With that being said, last year’s grant stimulated many ideas for possible trainings for next spring, somewhat in keeping with the themes of “Writing and Violence” and “Writing and Trauma.” Although topics such as loss or grief are frequently broached, the men’s group also draw on their experiences with addiction, parenting, and self-guilt. While the 2011-2012 grant mentioned “substance abuse/violence and at-risk writers” as a specific area for training, I did not see any consultants or other personnel associated with the event who had a background in substance abuse or addiction. Whether the men are struggling with their own addictions or have lived through someone else’s, this is a persistent topic of writing and discussion; one that many men, as well as women and teens, are clearly afflicted by.
The issue of self-guilt and self-criticism is regularly mentioned, as well, and likewise raises concerns about how to facilitate effectively around such sensitive topics. When the men reflect upon their past, and future for that matter, their writing becomes extremely personal, emotional, and often dark. I wonder as to the best methods for moderating such a discussion, as well as how to maintain appropriate boundaries with the men’s group so as not to incite emotional or psychological trauma through the recollection of a negative or painful memory.
Although both addiction and self-guilt may involve feelings of trauma or be associated with violence, I think trainings specific to such issues would also be beneficial. In addition, I feel that any speakers with experience or familiarity with working with such populations as the incarcerated or at-risk youth would prove enlightening to our own work with SpeakOut!. In particular, these trainings would provide opportunity for further development and enhancement of our [SpeakOut! staff] skills and capabilities as workshop facilitators and volunteers.

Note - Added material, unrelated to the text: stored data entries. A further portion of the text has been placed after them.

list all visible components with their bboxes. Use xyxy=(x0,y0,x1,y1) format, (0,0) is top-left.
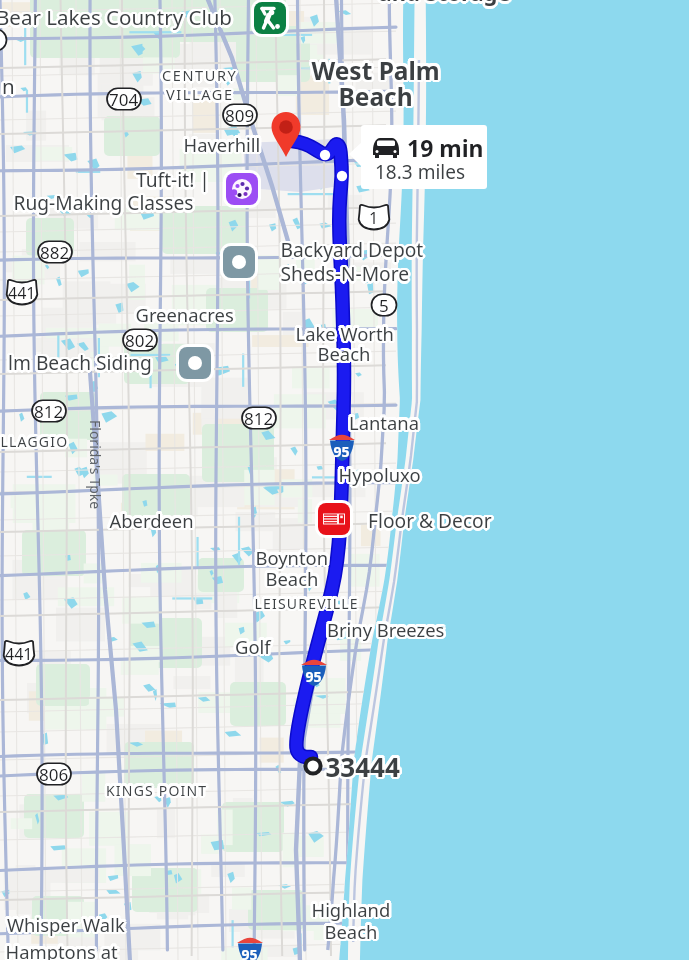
button[interactable]: Floor & Decor xyxy=(315,500,353,538)
button[interactable]: Tuft-it! Rug-Making Classes xyxy=(223,170,261,208)
button[interactable]: Map of the route from West Palm Beach to… xyxy=(0,0,689,960)
button[interactable]: 19 min, 18.3 miles route summary xyxy=(361,125,487,189)
button[interactable]: Backyard Depot Sheds-N-More xyxy=(220,243,258,281)
button[interactable]: Destination marker, Haverhill xyxy=(267,109,305,161)
button[interactable]: Palm Beach Siding xyxy=(176,344,214,382)
button[interactable]: Golf course xyxy=(251,0,289,37)
button[interactable]: Start marker, 33444 xyxy=(294,747,332,785)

In terms of future grants to which we could possibly apply, I would be interested in funding that would support the publication of longer works. Many of the inmates from the men’s group have memoirs, novels, or lengthy collections of poems, short stories, or illustrations which they would like published, however are too substantial to submit to the SpeakOut! Journal. I only performed a cursory internet search for such grants, but to no avail. The search continues…
One potential concern associated with grant writing is clarity in purpose statements. More specifically, I worry about effectively communicating the objective and potential benefit of a certain project so as to arouse support among those funding or awarding the grants. While the advantages of a project are surely quiet salient to those affiliated with a program or organization, difficulties arise when trying to demonstrate the necessity for such trainings as the “Writing and Violence: A Community Literacy Training.” Is it appropriate [or even advantageous to a grant-writer] to include best practices, statistics, evaluations or critiques from programs, meetings, or trainings similar to the one for which we are completing a grant application?